Voilà qui n’étonnerait pas les deux psychanalyste américains, Arthur Kornhaber et Kenneth Woodward qui ont démontré, dans «Grands-parents/petits enfants, le lien vital» (Ed. Robert Laffont), l’importance de la convivialité dans les relations grands-parents/petits-enfants. Ils ont remarqué que les enfants n’ayant pas de relations suivies avec leurs grands-parents dessinaient des repas familiaux avec une table vide, sans rien dessus.
A Noël, c’est ravioli!
Chez les Ondini, qui vivent dans le canton de Neuchâtel, le plat familial de Noël, des raviolis farcis à la sauge et à la ricotta, véhicule un savoir-faire spécifique. La recette qui vient de Toscane, la région d’origine de la «nonna» d’Elise 27 ans, fait référence à une époque où, faute de moyens, les gens mangeaient peu de viande et pas toujours à leur faim. «Nonna nous le rappelle régulièrement, tout en pesant scrupuleusement les ingrédients de sa recette. Car elle invite, qui veut, la veille du réveillon de Noël, pour fabriquer les précieuses «pasta». Elle officie dans sa cuisine et passe derrière nous, ses petites mains, pour commenter notre pétrissage, suggérer d’assouplir notre poignet pour mieux réussir les découpes de pâte, remplir les raviolis avec équité. Elle veut que sa recette lui survive et son tour de main aussi», explique Elise, qui n’imaginerait pas un Noël sans ces raviolis.
Pour justifier la présence d’un plat sophistiqué à l’heure de la sobriété, on peut donc se référer aux gestes techniques que sa confection a nécessité et qui sont transmis. Au-delà de la bisque de homard maison, c’est le concassage des carcasses de crustacés au couteau, puis au pilon, qu’on pourra faire saluer par les convives ou l’étape de la cardinalisation, puis celle du flambage des sucs au cognac ayant permis de développer les arômes. Le succès des émissions culinaires de type Top Chef ou de blogs de cuistots en herbe prouve que les coulisses de la cuisine séduisent et trouvent leur public.

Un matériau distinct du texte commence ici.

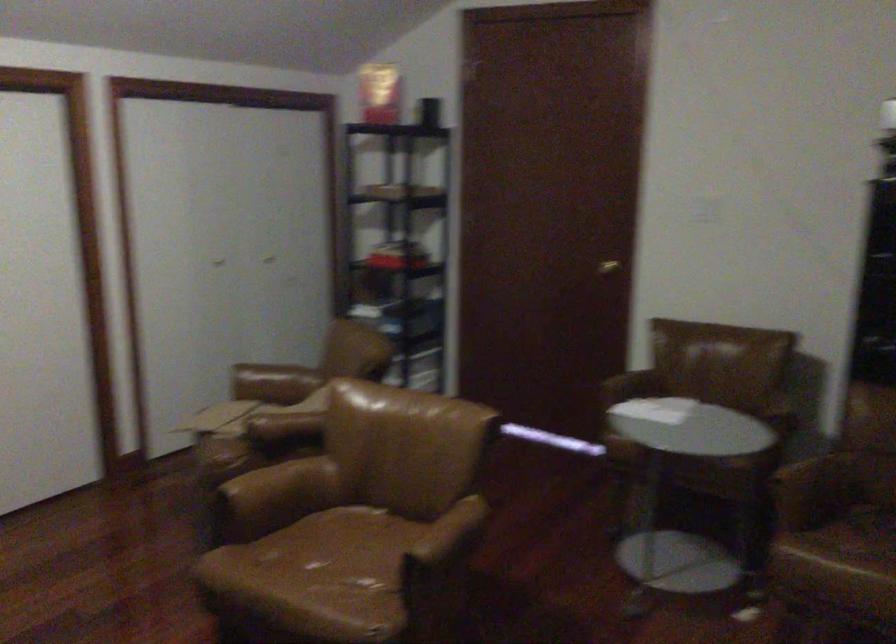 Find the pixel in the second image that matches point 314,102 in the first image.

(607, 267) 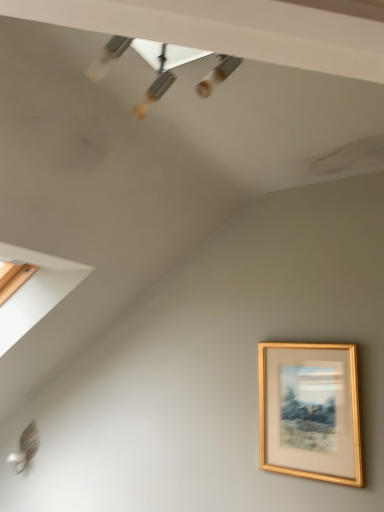 What do you see at coordinates (310, 411) in the screenshot?
I see `gold metallic picture frame at lower right` at bounding box center [310, 411].

This screenshot has height=512, width=384. What are the coordinates of `gold metallic picture frame at lower right` in the screenshot? It's located at (310, 411).

At what (x,y) coordinates should I click in order to perform the action: click on gold metallic picture frame at lower right. Please return your answer as a coordinate pair (x, y). This screenshot has height=512, width=384. Looking at the image, I should click on 310,411. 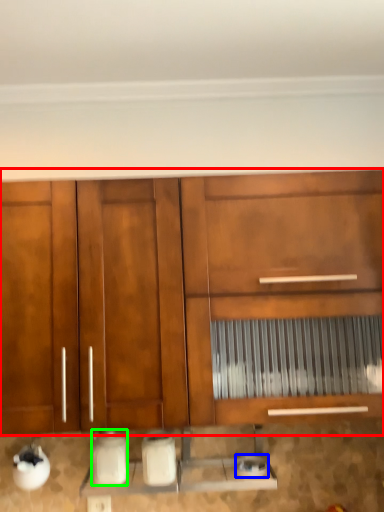 Question: Considering the real-world distances, which object is farthest from cabinetry (highlighted by a red box)? appliance (highlighted by a blue box) or appliance (highlighted by a green box)?

Choices:
 (A) appliance
 (B) appliance

Answer: (A) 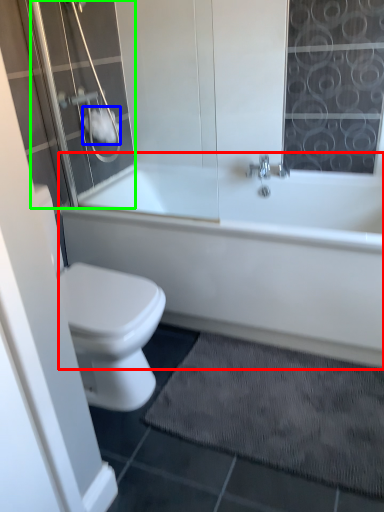 Question: Which object is the closest to the bathtub (highlighted by a red box)? Choose among these: toilet paper (highlighted by a blue box) or shower door (highlighted by a green box).

Choices:
 (A) toilet paper
 (B) shower door

Answer: (B) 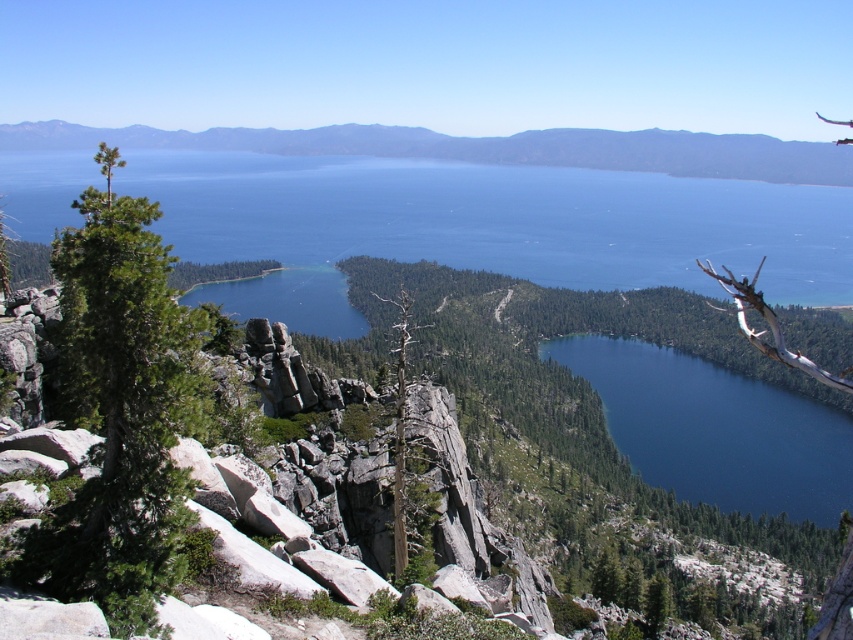 The height and width of the screenshot is (640, 853). What do you see at coordinates (485, 147) in the screenshot? I see `green textured rock at upper center` at bounding box center [485, 147].

Who is taller, green textured rock at upper center or dead wood tree at center?

green textured rock at upper center is taller.

Image resolution: width=853 pixels, height=640 pixels. What do you see at coordinates (485, 147) in the screenshot?
I see `green textured rock at upper center` at bounding box center [485, 147].

The height and width of the screenshot is (640, 853). I want to click on green textured rock at upper center, so click(485, 147).

Between green needle-like tree at left and green textured rock at upper center, which one has more height?

green textured rock at upper center is taller.

Which is in front, point (73, 317) or point (578, 163)?

Point (73, 317) is more forward.

This screenshot has height=640, width=853. I want to click on green needle-like tree at left, so click(x=122, y=410).

Is deep blue water at center closer to camera compared to dead wood tree at center?

No.

Is deep blue water at center positioned behind dead wood tree at center?

That is True.

Is point (746, 438) positioned in front of point (393, 513)?

No, it is behind (393, 513).

This screenshot has height=640, width=853. I want to click on deep blue water at center, so click(715, 429). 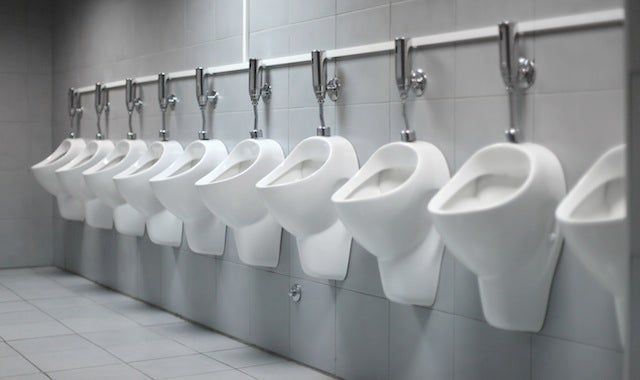 The height and width of the screenshot is (380, 640). I want to click on metal lever to flush urinal, so click(70, 103), click(100, 100), click(131, 100), click(159, 88), click(196, 91), click(248, 71), click(321, 80), click(401, 64), click(512, 49). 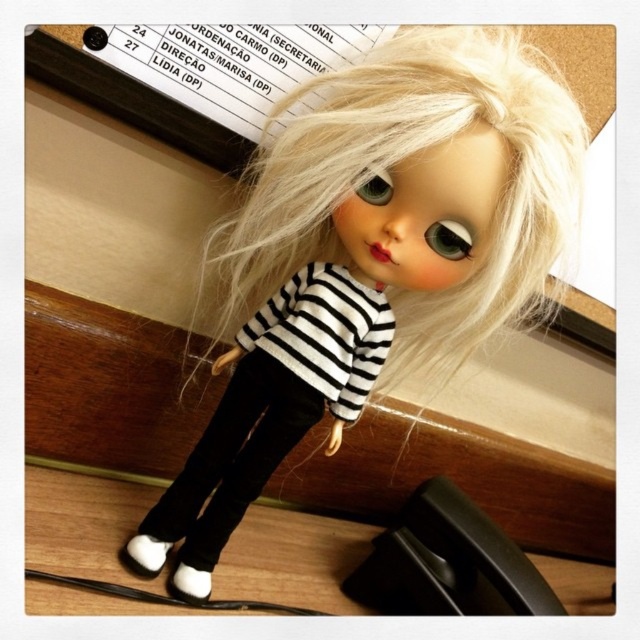 Question: Can you confirm if white matte shoe at lower left is positioned above white matte shoe at lower center?

Choices:
 (A) yes
 (B) no

Answer: (A)

Question: Which object appears closest to the camera in this image?

Choices:
 (A) matte black doll at center
 (B) white matte shoe at lower left
 (C) white matte shoe at lower center

Answer: (A)

Question: Which of the following is the closest to the observer?

Choices:
 (A) (182, 598)
 (B) (156, 547)

Answer: (A)

Question: Where is matte black doll at center located in relation to white matte shoe at lower center in the image?

Choices:
 (A) below
 (B) above

Answer: (B)

Question: Is the position of white matte shoe at lower left less distant than that of white matte shoe at lower center?

Choices:
 (A) no
 (B) yes

Answer: (B)

Question: Which of these objects is positioned farthest from the matte black doll at center?

Choices:
 (A) white matte shoe at lower left
 (B) white matte shoe at lower center

Answer: (B) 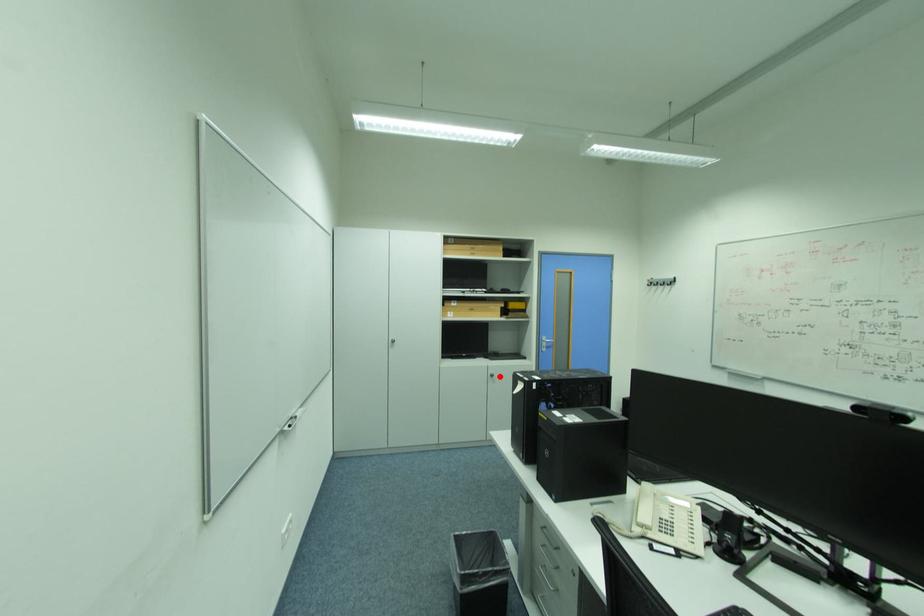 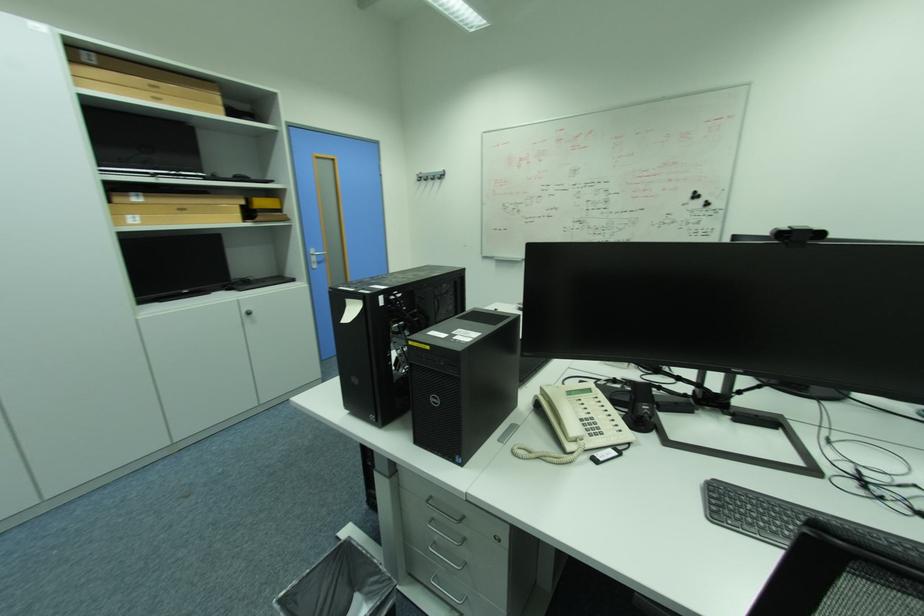 In the second image, find the point that corresponds to the highlighted location in the first image.

(257, 314) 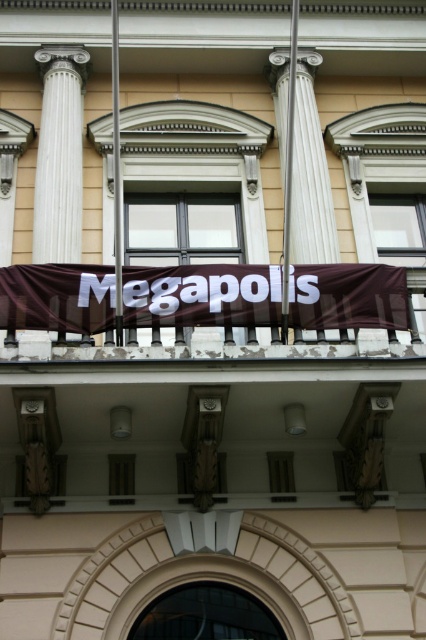 Question: Which object appears closest to the camera in this image?

Choices:
 (A) white marble pillar at center
 (B) white marble column at left
 (C) metallic silver pole at center

Answer: (C)

Question: Does white marble column at left have a smaller size compared to white marble pillar at center?

Choices:
 (A) yes
 (B) no

Answer: (A)

Question: Considering the relative positions of white marble pillar at center and metallic silver pole at center in the image provided, where is white marble pillar at center located with respect to metallic silver pole at center?

Choices:
 (A) left
 (B) right

Answer: (B)

Question: Estimate the real-world distances between objects in this image. Which object is farther from the white marble pillar at center?

Choices:
 (A) metallic silver pole at center
 (B) metallic flagpole at upper center
 (C) brown fabric banner at center
 (D) white marble column at left

Answer: (D)

Question: Which point is closer to the camera?

Choices:
 (A) (117, 170)
 (B) (279, 115)

Answer: (A)

Question: Does white marble pillar at center have a larger size compared to metallic flagpole at upper center?

Choices:
 (A) no
 (B) yes

Answer: (A)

«On peut vraiment amener les jeunes à s’intéresser à la cuisine en les initiant aux gestes techniques», constate Yvan Schneider, enseignant, spécialisé en option «éducation nutritionnelle et cuisine» et auteur d’un livre d’histoire de la cuisine et de l’alimentation en Suisse romande*. «Le nombre de gamins qui ne possèdent aucun rudiment de grammaire culinaire et ne savent pas même se cuire un œuf à la coque, est en augmentation constante depuis une vingtaine d’années. Souvent seuls pour gérer leur repas, notamment de midi, ils n’ont appris qu’à se réchauffer des trucs au micro-onde, du style pâtes en boîtes. Mais il suffit de leur expliquer comment détailler un filet de bœuf en émincé ou couper un oignon en rondelles fines avec dextérité, ou encore éplucher une patate le plus vite possible pour qu’ils se prennent au jeu et comprennent que la cuisine est un artisanat exigeant.» Pas qu’un truc de bonne femme… Il ne faut donc pas hésiter à décrire les étapes de transformation d’un plat pour faire prendre conscience à ses invités que ce qu’ils glissent entre leurs lèvres est le résultat d’une dizaine de figures de styles avec triple saut et salto arrière.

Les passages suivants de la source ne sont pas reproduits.